Life in the fast lane
A disability doesn’t slow her down
Ottumwa eighth grader Maria Horn likes sports. That’s apparent from her participation in track. Basketball. Hand-cycling. Rock climbing. Archery. Tennis. Just to name a few.
Maria stands out not just for her diversity in sports, but also that she has spina bifida.
Clearly, that hasn’t slowed her down.
If you ask Maria why she participates in sports, she will tell you it’s because she likes hanging out with friends.
What the eighth-grade Evans Middle School student won’t tell you is that sports is teaching her to advocate for herself, and giving her strength and confidence. That prospect seemed bleak, at best, just four years ago when Maria was in a Bulgarian orphanage.

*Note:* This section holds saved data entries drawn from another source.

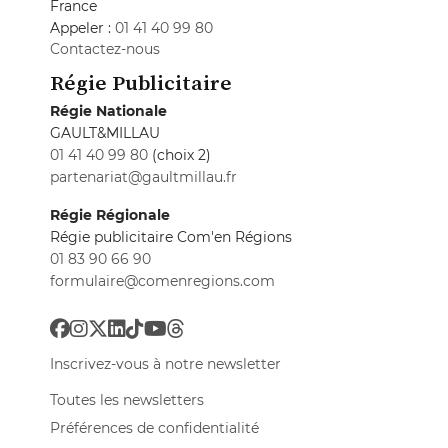
France
Appeler :
01 41 40 99 80
Contactez-nous
Régie Publicitaire
Régie Nationale
GAULT&MILLAU
01 41 40 99 80
(choix 2)
partenariat@gaultmillau.fr
Régie Régionale
Régie publicitaire Com'en Régions
01 83 90 66 90
formulaire@comenregions.com
Inscrivez-vous à notre newsletter
Toutes les newsletters
Préférences de confidentialité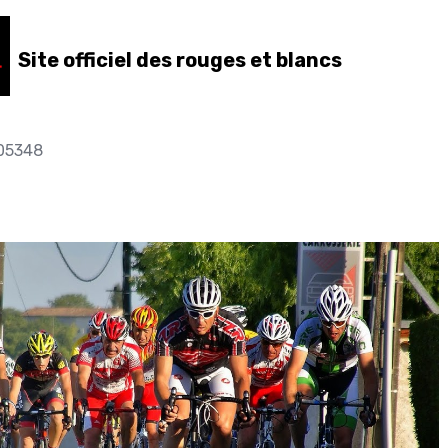
Site officiel des rouges et blancs
05348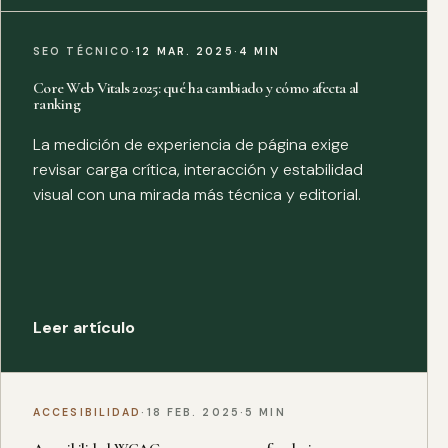
SEO TÉCNICO
·
12 MAR. 2025
·
4 MIN
Core Web Vitals 2025: qué ha cambiado y cómo afecta al
ranking
La medición de experiencia de página exige
revisar carga crítica, interacción y estabilidad
visual con una mirada más técnica y editorial.
Leer artículo
ACCESIBILIDAD
·
18 FEB. 2025
·
5 MIN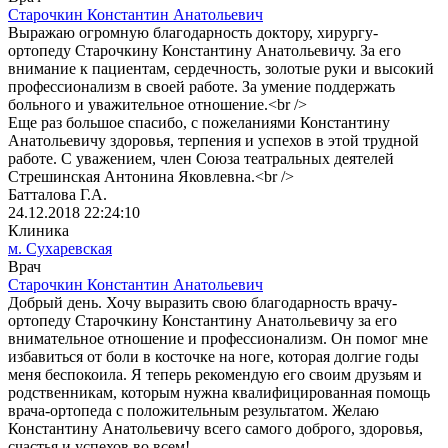
Старочкин Константин Анатольевич
Выражаю огромную благодарность доктору, хирургу-
ортопеду Старочкину Константину Анатольевичу. За его
внимание к пациентам, сердечность, золотые руки и высокий
профессионализм в своей работе. За умение поддержать
больного и уважительное отношение.<br />
Еще раз большое спасибо, с пожеланиями Константину
Анатольевичу здоровья, терпения и успехов в этой трудной
работе. С уважением, член Союза театральных деятелей
Стрешинская Антонина Яковлевна.<br />
Батталова Г.А.
24.12.2018 22:24:10
Клиника
м. Сухаревская
Врач
Старочкин Константин Анатольевич
Добрый день. Хочу выразить свою благодарность врачу-
ортопеду Старочкину Константину Анатольевичу за его
внимательное отношение и профессионализм. Он помог мне
избавиться от боли в косточке на ноге, которая долгие годы
меня беспокоила. Я теперь рекомендую его своим друзьям и
родственникам, которым нужна квалифицированная помощь
врача-ортопеда с положительным результатом. Желаю
Константину Анатольевичу всего самого доброго, здоровья,
счастья и успехов во всем!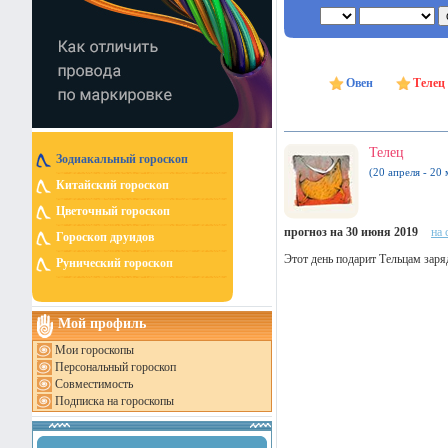
Овен
Телец
Телец
Зодиакальный гороскоп
(20 апреля - 20 
Китайский гороскоп
Цветочный гороскоп
прогноз на 30 июня 2019
на 
Гороскоп друидов
Этот день подарит Тельцам заряд
Рунический гороскоп
Мой профиль
Мои гороскопы
Персональный гороскоп
Совместимость
Подписка на гороскопы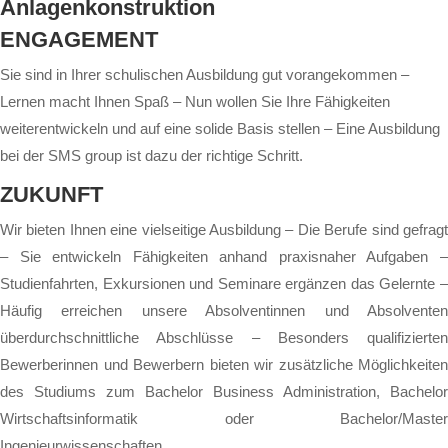
Anlagenkonstruktion
ENGAGEMENT
Sie sind in Ihrer schulischen Ausbildung gut vorangekommen –
Lernen macht Ihnen Spaß – Nun wollen Sie Ihre Fähigkeiten
weiterentwickeln und auf eine solide Basis stellen – Eine Ausbildung
bei der SMS group ist dazu der richtige Schritt.
ZUKUNFT
Wir bieten Ihnen eine vielseitige Ausbildung – Die Berufe sind gefragt
– Sie entwickeln Fähigkeiten anhand praxisnaher Aufgaben –
Studienfahrten, Exkursionen und Seminare ergänzen das Gelernte –
Häufig erreichen unsere Absolventinnen und Absolventen
überdurchschnittliche Abschlüsse – Besonders qualifizierten
Bewerberinnen und Bewerbern bieten wir zusätzliche Möglichkeiten
des Studiums zum Bachelor Business Administration, Bachelor
Wirtschaftsinformatik oder Bachelor/Master
Ingenieurwissenschaften.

Her mother, Katherine, puts it in perspective.
“Maria came home when she was 11 years old,” she said. “She never had the opportunity to really question why things were the way that they were. She would often go along with whatever the adult in charge said. I knew that she needed to find her voice and be able to state what she needed and what she wanted. As she has learned what to expect living here in the United States, she has begun to question things more.”
For Maria, sports is a gateway to empowerment.
“It is also giving her life skills that she needs for the future, teaching her about team work, setting personal goals and showing her how hard work can pay off,” her mother said.
On the track, Maria specializes in the 100-meter run, said her coach, Jennifer Burton. Using a lightweight, three-wheel chair, Maria propels herself along the track.
“Our hope is to help Maria get faster and stronger so that we may add the 200-meter in the future,” Burton, herself a former special education teacher, said. “Doing the 200-meter is a little more difficult for us all because it involves a curve where Maria would need to turn the chair while racing and we would need to ensure the wheel on her racing bike is set correctly.”
In that Maria is the only wheelchair competitor, it requires even more motivation than her team mates.
“We talk about how she can push herself and better her individual times,” Burton said. “She is quite the competitor and really does her best each and every time she is on the track.”
That determination and discipline extends into the classroom, said Gina Walter-Dunn, the Evans special education department head and instructional strategist.
“She is very determined to get things right,” Walter-Dunn said. “She wants to do her homework and be held to the same standards as everyone else. Teachers have said if everyone tried as hard as Maria, Ottumwa would be the best school district in the state.”
Walter-Dunn is truly amazed at Maria’s indomitable spirit.
“Some days after school, she will go off to practice archery,” she said. “Then it’s off for basketball practice. Then, she may even go rock climbing. Really, she makes me feel lazy!”
Katherine Horn is wholly impressed with the Ottumwa school district for their work with Maria.
“The athletic director and coaches have really included her in ways that others haven’t in the past,” she said. “That is something that Ottumwa has been amazing at.”